● Exercise directions
Print every entry exactly once more, omitting each picture.

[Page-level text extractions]
◆ ◆ ◆ ◆ ◆ ◆ ◆
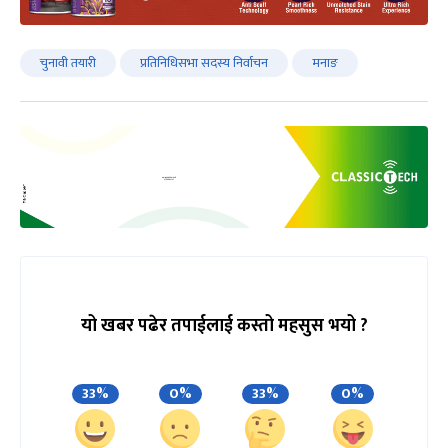
चुनावी तयारी
प्रतिनिधिसभा सदस्य निर्वाचन
मनाङ
यो खबर पढेर तपाईलाई कस्तो महसुस भयो ?
33%
0%
33%
0%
◆ ◆ ◆ ◆ ◆ ◆ ◆
● Solved exercise
चुनावी तयारी
प्रतिनिधिसभा सदस्य निर्वाचन
मनाङ
यो खबर पढेर तपाईलाई कस्तो महसुस भयो ?
33%
0%
33%
0%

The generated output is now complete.